Singaporean boat captain Ricky Tan sentenced to probation, free to return home next week

Ricky Tan Poh Hui was given probation and a 5 million rupiah (S$524.50) fine.
Ricky Tan Poh Hui was given probation and a 5 million rupiah (S$524.50) fine. PHOTO: F. PANGESTU

JAKARTA - Fishing boat captain Ricky Tan Poh Hui is free to return home to Singapore after he pleaded guilty and was sentenced to six months' probation on Wednesday (April 26) for trespassing in Indonesian waters in August last year.

The Tanjung Pinang District Court declared him a free man after slapping him with probation and a 5 million rupiah (S$524.50) fine, but agreed with the prosecution that if Tan were to re-offend during his probation period, he will be jailed for three months.

Presiding Judge Jhonson Sirait said the verdict was in line with what prosecutors had demanded against Tan. "This is a guilty verdict, which serves to teach a lesson to the defendant and other parties," he added.

Tan told The Straits Times over the phone: "I'm very happy, and relieved that this matter has come to a conclusion." He added that he looks forward to reuniting with his family, and feels like a weight has lifted from his chest.

But he declined to elaborate further on his experience during his detention.

Tan was at the helm of the Seven Seas Conqueress when he was stopped by an Indonesian navy patrol on Aug 20 last year in waters off Bintan island, according to prosecutors.

His three-member crew and nine passengers were released 12 days after their boat was detained, but the 45-year-old captain has remained in the navy's custody since August last year.

Defence lawyers had argued during the earlier stages of his trial that the engine of the Seven Seas Conqueress had stalled and the vessel had drifted into Indonesian waters momentarily due to the breakdown.

They were also planning to present evidence to prove that Tan and the Malaysia-flagged charter boat were heading towards "Batu Puteh" instead of Indonesia.

Pulau Batu Puteh is the name Malaysia uses for Pedra Branca, an island located about 40km from the east coast of Singapore.
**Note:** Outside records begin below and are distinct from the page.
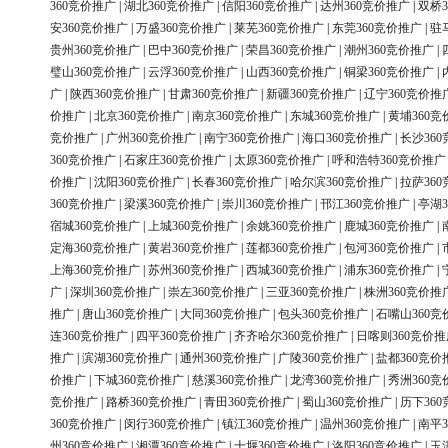
360竞价推广
|
湖北360竞价推广
|
信阳360竞价推广
|
达州360竞价推广
|
双桥3
安360竞价推广
|
万盛360竞价推广
|
莱芜360竞价推广
|
东莞360竞价推广
|
驻
贵州360竞价推广
|
巴中360竞价推广
|
荣昌360竞价推广
|
潮州360竞价推广
|
璧山360竞价推广
|
云浮360竞价推广
|
山西360竞价推广
|
铜梁360竞价推广
|
广
|
陕西360竞价推广
|
甘肃360竞价推广
|
新疆360竞价推广
|
辽宁360竞价推
价推广
|
北京360竞价推广
|
南京360竞价推广
|
东城360竞价推广
|
黄埔360竞
竞价推广
|
广州360竞价推广
|
南宁360竞价推广
|
海口360竞价推广
|
长沙36
360竞价推广
|
石家庄360竞价推广
|
太原360竞价推广
|
呼和浩特360竞价推广
价推广
|
沈阳360竞价推广
|
长春360竞价推广
|
哈尔滨360竞价推广
|
拉萨36
360竞价推广
|
梁溪360竞价推广
|
崇川360竞价推广
|
邗江360竞价推广
|
亭湖3
宿城360竞价推广
|
上城360竞价推广
|
余姚360竞价推广
|
鹿城360竞价推广
|
定海360竞价推广
|
黄岩360竞价推广
|
莲都360竞价推广
|
包河360竞价推广
|
上海360竞价推广
|
苏州360竞价推广
|
西城360竞价推广
|
浦东360竞价推广
|
广
|
深圳360竞价推广
|
崇左360竞价推广
|
三亚360竞价推广
|
株洲360竞价推
推广
|
唐山360竞价推广
|
大同360竞价推广
|
包头360竞价推广
|
石嘴山360竞
连360竞价推广
|
四平360竞价推广
|
齐齐哈尔360竞价推广
|
日喀则360竞价推
推广
|
滨湖360竞价推广
|
通州360竞价推广
|
广陵360竞价推广
|
盐都360竞价
价推广
|
下城360竞价推广
|
慈溪360竞价推广
|
龙湾360竞价推广
|
秀洲360竞
竞价推广
|
路桥360竞价推广
|
青田360竞价推广
|
蜀山360竞价推广
|
历下36
360竞价推广
|
闵行360竞价推广
|
镇江360竞价推广
|
温州360竞价推广
|
南平3
州360竞价推广
|
湘潭360竞价推广
|
十堰360竞价推广
|
洛阳360竞价推广
|
玉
Last month, Malaysia filed an application to overturn a 2008 judgment by the International Court of Justice awarding Pedra Branca to the Republic.
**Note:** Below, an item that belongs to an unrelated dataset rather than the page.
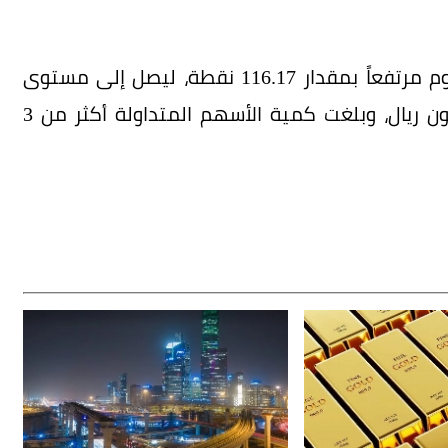
وأغلق مؤشر الأسهم السعودية الموازية نمو اليوم مرتفعاً بمقدار 116.17 نقطة، ليصل إلى مستوى
23080.76 نقطة، وبتداولات بلغت قيمتها 23 مليون ريال، وبلغت كمية الأسهم المتداولة أكثر من 3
Tan's lawyer Purwanto Putro said he may be free to return to Singapore as early as Thursday but The Straits Times understands that the process may take a week before he can be deported.

Prosecutor Supardi also said the state still has a week to decide whether to appeal against the verdict before commencing deportation procedures.

Tan is the second Singaporean boat captain after Shoo Chiau Huat to have been detained for such an extended period in Tanjung Pinang by Indonesian authorities.

Shoo, who is the captain of the MV Selin, was arrested by the Indonesian Navy on April 16 last year in Tanjung Berakit waters, off Bintan island.

A court found him not guilty of illegal fishing in July last year but he was charged with immigration offences after his acquittal.

In January, he decided to plead guilty to the charge of entering Indonesia illegally, and paid the fine last month in the hope of being released. But on April 4 he was charged with sailing in Indonesia's waters without a permit under the country's shipping laws.

His extended detention had prompted Singapore's Ministry of Foreign Affairs to send a diplomatic note to its Indonesian counterpart late last year.